Publications -- Abstracts

Full papers


Pattern and Approximate-Pattern Matching for Program Compaction

The application of pattern and approximate-pattern matching to program compaction offers considerable benefits in restructuring code as a means of reducing its size. We survey the field of code compaction and compression, considering code size, the effect on execution time, and additional resources, and present a literature survey identifying representative papers.

Concentrating on compaction, we discuss phase-ordering and the two main code compaction techniques -- code factoring and procedural abstraction. Relating to common subsequence computation we consider compact suffix trees, suffix arrays and suffix cacti. After introducing classical pattern matching, we review parameterized pattern matching, based on a modified suffix tree (the parameterized suffix tree).

We consider four supporting technologies: static single assignment (SSA) form simplifies data flow analysis; equivalence considers the issue of whether two sections of code are equivalent; normalization, which considers code structuring techniques to aid pattern matching; and register allocation, which we argue should be done after code compaction.


Technical Report: triVM Intermediate Language Reference Manual

The triVM intermediate language has been developed as part of a research programme concentrating on code space optimization. It is intended to be an experimental platform to support investigations into code analyses and transformations, providing a high-degree of flexibility and capability.

The primary aim in developing the triVM intermediate language is to provide a language that removes the complexity of high-level languages, such as C or ML, while maintaining sufficient detail, at as simple a level as possible, to support reseach and experimentation into code size optimization.

A secondary aim is to develop an intermediate language that supports graph-based translation systems, using graph rewrite rules, in a textual, human-readable format. Experience has shown that text-format intermediate files are much easier to use for experimentation, while the penalty in translating this human-readable form to the more compact binary data structure format used by the software is negligible.

Another secondary aim is to provide a flexible language in which features and innovations can be evaluated. For example, this is one of the first intermediate languages (as opposed to data structures) to directly support the Single Static Assignment property. Another feature is the exposing of condition codes as one of the results obtained from arithmetic operations.

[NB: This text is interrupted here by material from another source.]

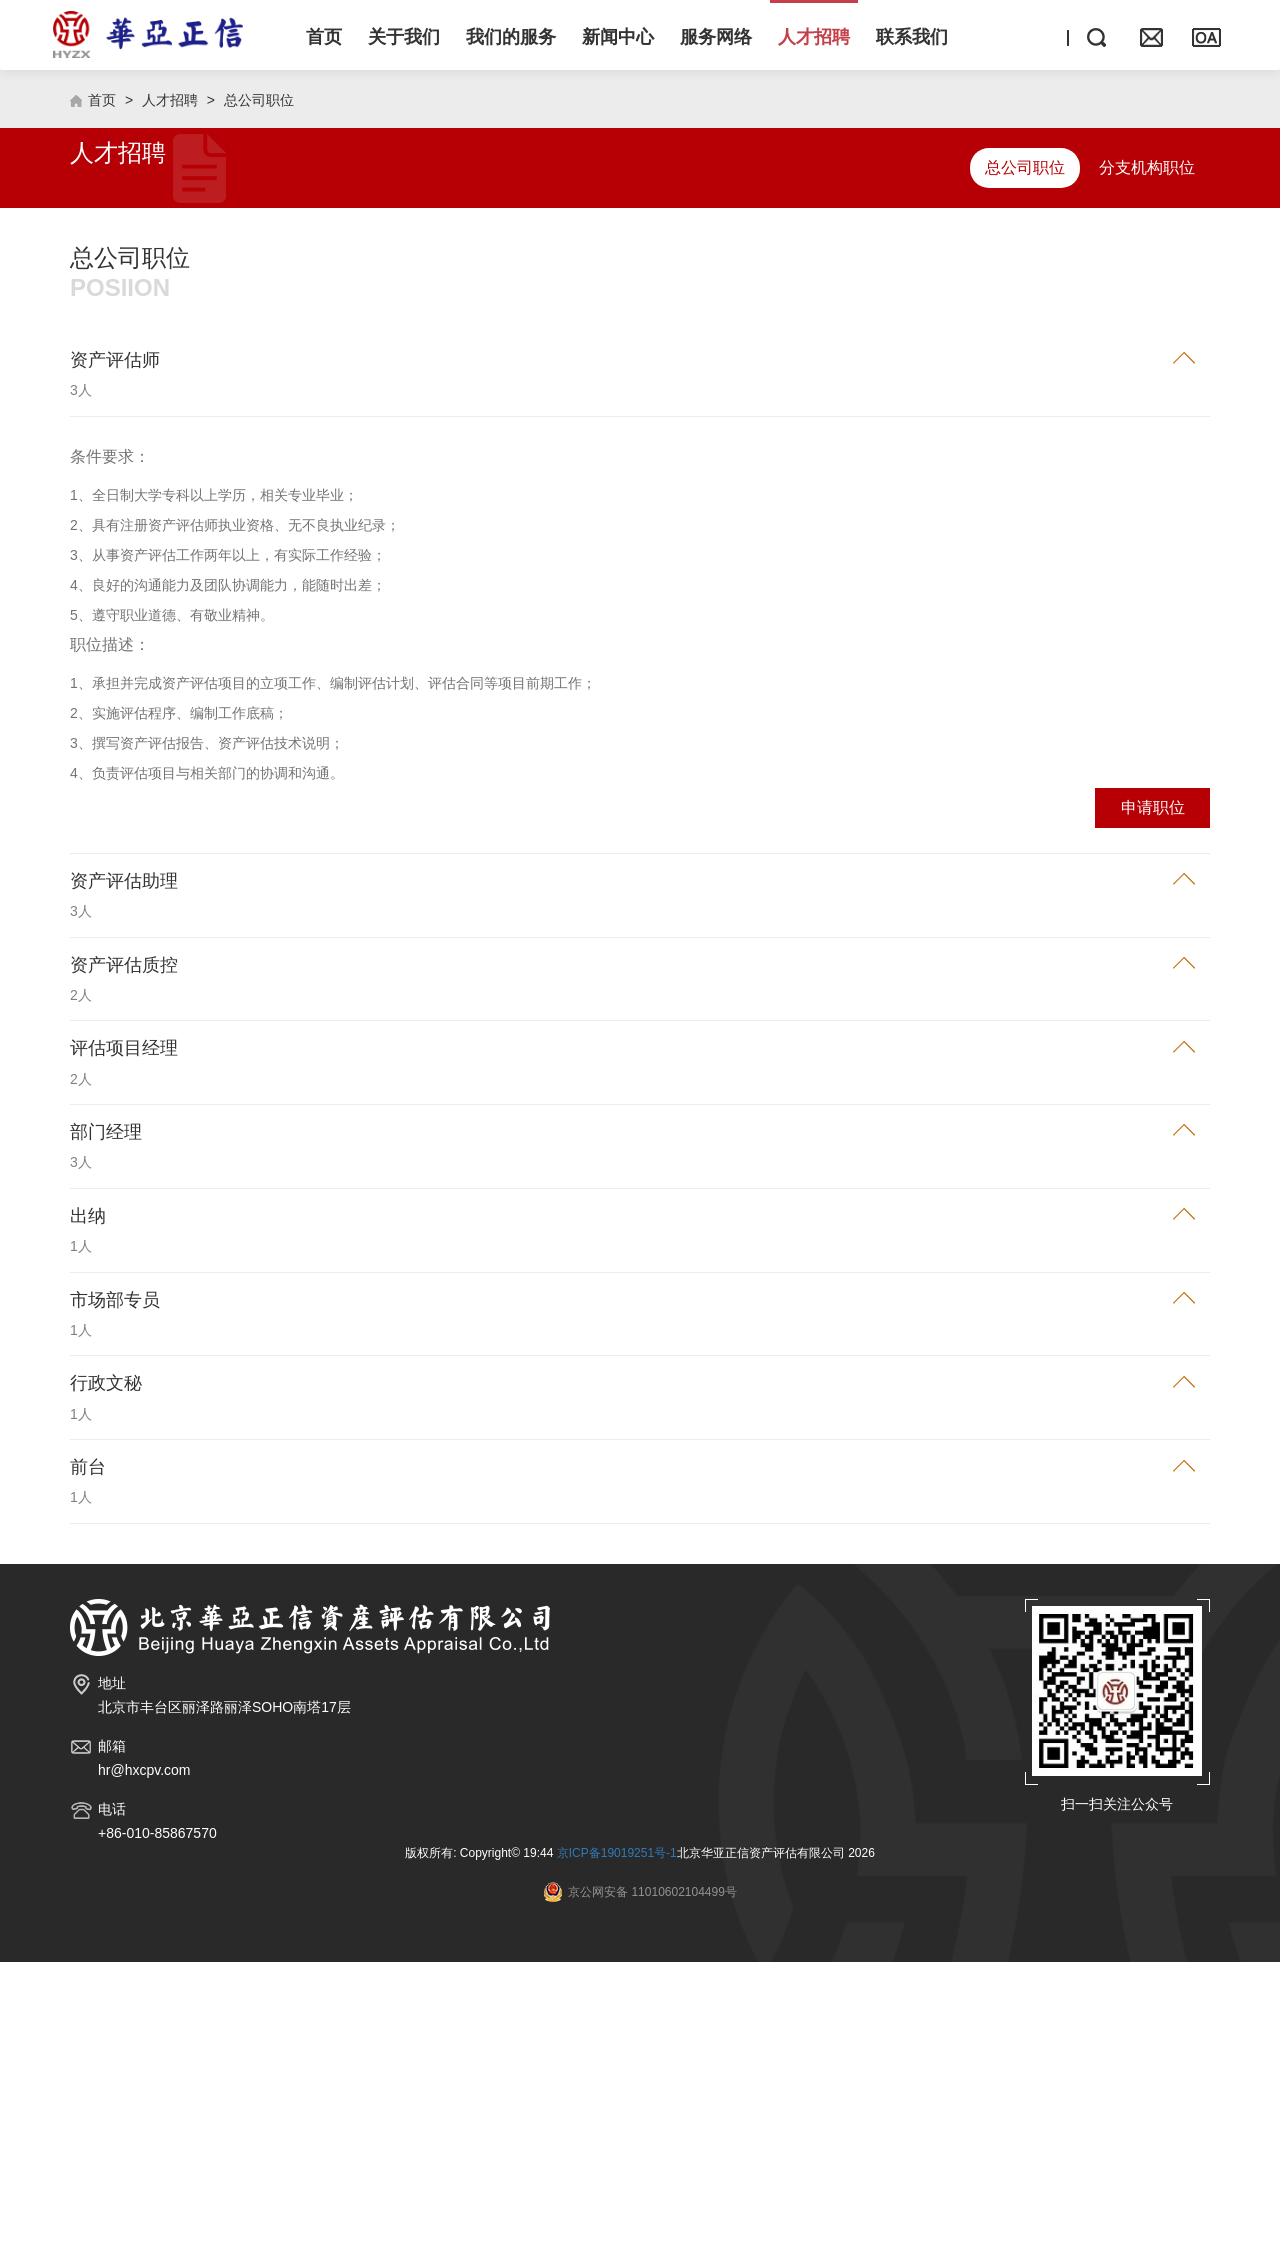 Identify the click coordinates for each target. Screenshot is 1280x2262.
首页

The basic structure of triVM is a notional three-address machine, wherein the majority of arithmetic instructions take three registers---two supply the arguments and the result is placed in the third. This instruction format is somewhat similar to that of the ARM Thumb.


Combined Code Motion and Register Allocation using the Value State Dependence Graph

We define the Value State Dependence Graph (VSDG). The VSDG is a form of the Value Dependence Graph (VDG) extended by the addition of state dependence edges to model sequentialised computation. These express store dependencies and loop termination dependencies of the original program. We also exploit them to express the additional serialization inherent in producing final object code.

The central idea is that this latter serialization can be done incrementally so that we have a class of algorithms which effectively interleave register allocation and code motion, thereby avoiding a well-known phase-order problem in compilers. This class operates by first normalizing the VSDG during construction, to remove all duplicated computation, and then repeatedly choosing between:

  1. allocating a value to a register,
  2. spilling a value to memory,
  3. moving a loop-invariant computation within a loop to avoid register spillage, and
  4. statically duplicating a computation to avoid register spillage.

We show that the classical two-phase approach (code motion then register allocation in both Chow and Chaitin forms) are examples of this class, and propose a new algorithm based on depth-first cuts of the VSDG.


Using Multiple Memory Access Instructions for Reducing Code Size

An important issue in embedded systems design is the size of programs. As computing devices decrease in size, yet with more and more functions, better code size optimizations are in greater demand. For an embedded RISC processor, where the use of compact instructions (e.g., the ARM Thumb) restricts the number of accessible registers at the expense of a potential increase in spill code, a significant proportion of instructions load or store to memory.

In this paper we present a new technique which both identifies sequences of single load and store instructions for combining into multiple load and store instructions, and guides the layout of function stack frames, global storage and register allocation, previously only seemingly done by opportunistic optimization. We implement this in our SolveMMA algorithm, similar to Liao's Simple Offset Assignment algorithm.

We implement our algorithm within the Value State Dependence Graph framework, describe how the algorithm is specialized for specific processors, and use the ARM Thumb as a concrete example for analysis.